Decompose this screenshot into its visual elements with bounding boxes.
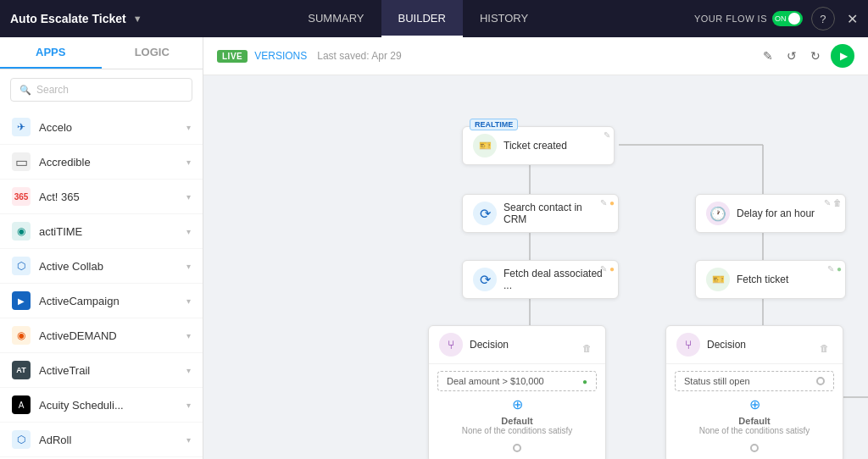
- canvas: LIVE VERSIONS Last saved: Apr 29 ✎ ↺ ↻ ▶: [203, 37, 868, 459]
- search-placeholder: Search: [36, 84, 69, 96]
- decision-right-node[interactable]: ⑂ Decision 🗑 Status still open ⊕ Default…: [665, 325, 843, 459]
- decision-right-label: Decision: [707, 339, 746, 351]
- node-actions: ✎ ●: [600, 264, 615, 274]
- flow-area[interactable]: REALTIME 🎫 Ticket created ✎ ⟳ Search con…: [203, 75, 868, 459]
- default-dot: [750, 444, 759, 452]
- sidebar-item-activecampaign[interactable]: ▶ ActiveCampaign ▾: [0, 284, 203, 318]
- header-nav: SUMMARY BUILDER HISTORY: [291, 0, 545, 37]
- activedemand-icon: ◉: [12, 326, 31, 345]
- canvas-actions: ✎ ↺ ↻ ▶: [760, 44, 854, 68]
- live-badge: LIVE: [217, 50, 248, 63]
- chevron-down-icon: ▾: [186, 192, 191, 202]
- default-sub: None of the conditions satisfy: [675, 426, 834, 435]
- decision-left-icon: ⑂: [439, 333, 463, 357]
- sidebar-item-acuity[interactable]: A Acuity Scheduli... ▾: [0, 388, 203, 423]
- ticket-created-icon: 🎫: [473, 134, 497, 158]
- edit-icon[interactable]: ✎: [827, 264, 834, 274]
- decision-node-actions: 🗑: [820, 343, 829, 353]
- search-box: 🔍 Search: [10, 78, 192, 102]
- condition-text: Deal amount > $10,000: [447, 376, 544, 386]
- default-sub: None of the conditions satisfy: [437, 426, 597, 435]
- acuity-label: Acuity Scheduli...: [39, 399, 124, 412]
- fetch-ticket-node[interactable]: 🎫 Fetch ticket ✎ ●: [695, 260, 846, 299]
- toggle-label: ON: [775, 14, 787, 23]
- ticket-created-node[interactable]: REALTIME 🎫 Ticket created ✎: [462, 126, 615, 165]
- status-dot: ●: [837, 264, 842, 274]
- decision-right-icon: ⑂: [676, 333, 700, 357]
- sidebar-item-activetrail[interactable]: AT ActiveTrail ▾: [0, 353, 203, 388]
- decision-node-actions: 🗑: [582, 343, 592, 353]
- tab-history[interactable]: HISTORY: [463, 0, 545, 37]
- search-icon: 🔍: [19, 85, 31, 96]
- chevron-down-icon: ▾: [186, 435, 191, 445]
- condition-box[interactable]: Deal amount > $10,000 ●: [437, 371, 597, 391]
- delay-node[interactable]: 🕐 Delay for an hour ✎ 🗑: [695, 194, 846, 233]
- delay-icon: 🕐: [706, 202, 730, 225]
- edit-icon[interactable]: ✎: [604, 130, 610, 140]
- header: Auto Escalate Ticket ▼ SUMMARY BUILDER H…: [0, 0, 868, 37]
- pencil-icon[interactable]: ✎: [760, 47, 776, 64]
- versions-link[interactable]: VERSIONS: [254, 50, 307, 62]
- decision-left-node[interactable]: ⑂ Decision 🗑 Deal amount > $10,000 ● ⊕ D…: [428, 325, 606, 459]
- delete-icon[interactable]: 🗑: [820, 343, 829, 353]
- default-label: Default: [437, 416, 597, 426]
- chevron-down-icon: ▾: [186, 262, 191, 271]
- activecollab-label: Active Collab: [39, 260, 103, 273]
- sidebar-item-adroll[interactable]: ⬡ AdRoll ▾: [0, 423, 203, 457]
- sidebar-tab-logic[interactable]: LOGIC: [102, 37, 203, 69]
- ticket-created-label: Ticket created: [504, 140, 567, 152]
- decision-right-body: Status still open ⊕ Default None of the …: [666, 364, 843, 459]
- accelo-icon: ✈: [12, 118, 31, 136]
- sidebar-item-accredible[interactable]: ▭ Accredible ▾: [0, 145, 203, 180]
- fetch-deal-node[interactable]: ⟳ Fetch deal associated ... ✎ ●: [462, 260, 619, 299]
- chevron-down-icon: ▾: [186, 331, 191, 340]
- condition-text: Status still open: [684, 376, 750, 386]
- header-title: Auto Escalate Ticket: [10, 12, 126, 25]
- run-button[interactable]: ▶: [831, 44, 854, 68]
- toggle-knob: [788, 13, 800, 25]
- tab-summary[interactable]: SUMMARY: [291, 0, 381, 37]
- actitime-icon: ◉: [12, 222, 31, 241]
- sidebar-item-actitime[interactable]: ◉ actiTIME ▾: [0, 214, 203, 249]
- edit-icon[interactable]: ✎: [600, 264, 607, 274]
- activecollab-icon: ⬡: [12, 257, 31, 275]
- search-contact-node[interactable]: ⟳ Search contact in CRM ✎ ●: [462, 194, 619, 233]
- acuity-icon: A: [12, 395, 31, 414]
- sidebar-item-act365[interactable]: 365 Act! 365 ▾: [0, 180, 203, 214]
- delete-icon[interactable]: 🗑: [833, 198, 842, 207]
- redo-icon[interactable]: ↻: [807, 47, 824, 64]
- canvas-toolbar: LIVE VERSIONS Last saved: Apr 29 ✎ ↺ ↻ ▶: [203, 37, 868, 75]
- activedemand-label: ActiveDEMAND: [39, 329, 117, 342]
- activetrail-label: ActiveTrail: [39, 364, 90, 377]
- sidebar-item-left: ⬡ AdRoll: [12, 430, 71, 449]
- edit-icon[interactable]: ✎: [600, 198, 607, 207]
- flow-toggle[interactable]: ON: [772, 11, 803, 26]
- sidebar-tab-apps[interactable]: APPS: [0, 37, 102, 69]
- help-button[interactable]: ?: [811, 7, 835, 30]
- edit-icon[interactable]: ✎: [824, 198, 831, 207]
- sidebar-item-accelo[interactable]: ✈ Accelo ▾: [0, 110, 203, 145]
- sidebar-item-activecollab[interactable]: ⬡ Active Collab ▾: [0, 249, 203, 284]
- delete-icon[interactable]: 🗑: [582, 343, 592, 353]
- sidebar-item-activedemand[interactable]: ◉ ActiveDEMAND ▾: [0, 318, 203, 353]
- node-actions: ✎ ●: [600, 198, 615, 207]
- tab-builder[interactable]: BUILDER: [381, 0, 463, 37]
- run-icon: ▶: [840, 50, 848, 62]
- header-left: Auto Escalate Ticket ▼: [10, 12, 142, 25]
- default-dot: [513, 444, 521, 452]
- decision-left-header: ⑂ Decision 🗑: [429, 326, 605, 364]
- flow-status: YOUR FLOW IS ON: [694, 11, 803, 26]
- undo-icon[interactable]: ↺: [783, 47, 800, 64]
- node-actions: ✎: [604, 130, 610, 140]
- add-condition-button[interactable]: ⊕: [675, 396, 834, 412]
- sidebar-item-left: ⬡ Active Collab: [12, 257, 103, 275]
- condition-box[interactable]: Status still open: [675, 371, 834, 391]
- accelo-label: Accelo: [39, 121, 72, 134]
- header-chevron-icon[interactable]: ▼: [133, 14, 142, 24]
- add-condition-button[interactable]: ⊕: [437, 396, 597, 412]
- adroll-icon: ⬡: [12, 430, 31, 449]
- chevron-down-icon: ▾: [186, 401, 191, 410]
- status-dot: ●: [609, 198, 615, 207]
- sidebar-item-left: ✈ Accelo: [12, 118, 72, 136]
- close-button[interactable]: ✕: [847, 11, 858, 27]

============

[Exercise brief]: Copy every line from the records that holds the string "fetch".

[Expected output]:
- fetch-ticket-node[interactable]: 🎫 Fetch ticket ✎ ●: [695, 260, 846, 299]
- fetch-deal-node[interactable]: ⟳ Fetch deal associated ... ✎ ●: [462, 260, 619, 299]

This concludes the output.